## [What is needed]
Output, word for word, the line that contains "Rücksendungen" and all lines following it to the end of the listing. Drop the pictures.

## [The data]
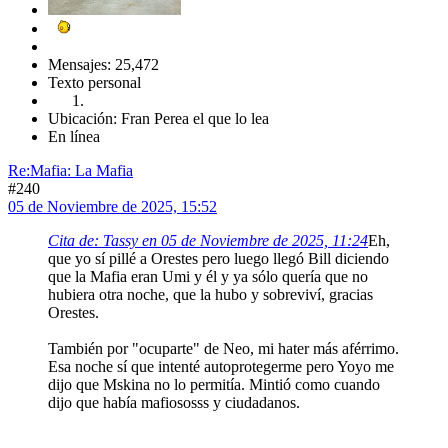
Mensajes: 25,472
Texto personal
Ubicación: Fran Perea el que lo lea
En línea
Re:Mafia: La Mafia
#240
05 de Noviembre de 2025, 15:52
Cita de: Tassy en 05 de Noviembre de 2025, 11:24
Eh,
que yo sí pillé a Orestes pero luego llegó Bill diciendo
que la Mafia eran Umi y él y ya sólo quería que no
hubiera otra noche, que la hubo y sobreviví, gracias
Orestes.
También por "ocuparte" de Neo, mi hater más aférrimo.
Esa noche sí que intenté autoprotegerme pero Yoyo me
dijo que Mskina no lo permitía. Mintió como cuando
dijo que había mafiososss y ciudadanos.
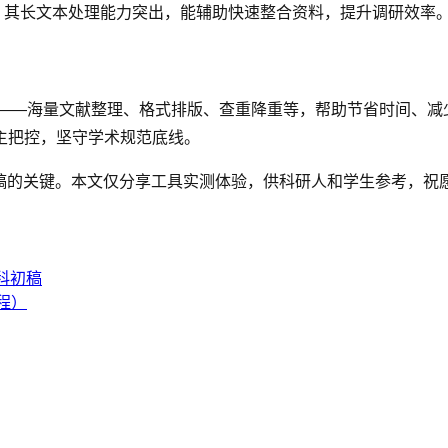
具，其长文本处理能力突出，能辅助快速整合资料，提升调研效率
环节——海量文献整理、格式排版、查重降重等，帮助节省时间、减
主把控，坚守学术规范底线。
定稿的关键。本文仅分享工具实测体验，供科研人和学生参考，祝
科初稿
程）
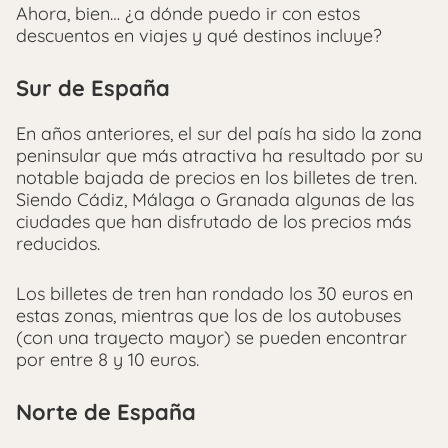
Ahora, bien… ¿a dónde puedo ir con estos
descuentos en viajes y qué destinos incluye?
Sur de España
En años anteriores, el sur del país ha sido la zona
peninsular que más atractiva ha resultado por su
notable bajada de precios en los billetes de tren.
Siendo Cádiz, Málaga o Granada algunas de las
ciudades que han disfrutado de los precios más
reducidos.
Los billetes de tren han rondado los 30 euros en
estas zonas, mientras que los de los autobuses
(con una trayecto mayor) se pueden encontrar
por entre 8 y 10 euros.
Norte de España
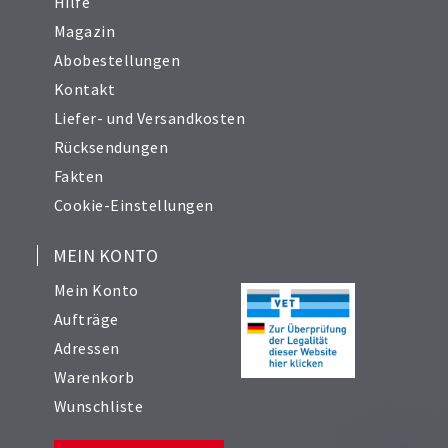
Hilfe
Magazin
Abobestellungen
Kontakt
Liefer- und Versandkosten
Rücksendungen
Fakten
Cookie-Einstellungen
MEIN KONTO
Mein Konto
Aufträge
Adressen
Warenkorb
Wunschliste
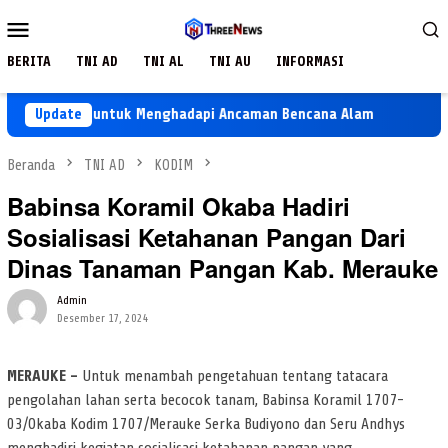
Loncat
Menu
ke
Mobile
konten
BERITA
TNI AD
TNI AL
TNI AU
INFORMASI
apan TNI untuk Menghadapi Ancaman Bencana Alam
Update
Keramik
Beranda
TNI AD
KODIM
Babinsa Koramil Okaba Hadiri
Sosialisasi Ketahanan Pangan Dari
Dinas Tanaman Pangan Kab. Merauke
Admin
Desember 17, 2024
MERAUKE –
Untuk menambah pengetahuan tentang tatacara
pengolahan lahan serta becocok tanam, Babinsa Koramil 1707-
03/Okaba Kodim 1707/Merauke Serka Budiyono dan Seru Andhys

## [Answer section]
Rücksendungen
Fakten
Cookie-Einstellungen
MEIN KONTO
Mein Konto
Aufträge
Adressen
Warenkorb
Wunschliste
Loncat
Menu
ke
Mobile
konten
BERITA
TNI AD
TNI AL
TNI AU
INFORMASI
apan TNI untuk Menghadapi Ancaman Bencana Alam
Update
Keramik
Beranda
TNI AD
KODIM
Babinsa Koramil Okaba Hadiri
Sosialisasi Ketahanan Pangan Dari
Dinas Tanaman Pangan Kab. Merauke
Admin
Desember 17, 2024
MERAUKE –
Untuk menambah pengetahuan tentang tatacara
pengolahan lahan serta becocok tanam, Babinsa Koramil 1707-
03/Okaba Kodim 1707/Merauke Serka Budiyono dan Seru Andhys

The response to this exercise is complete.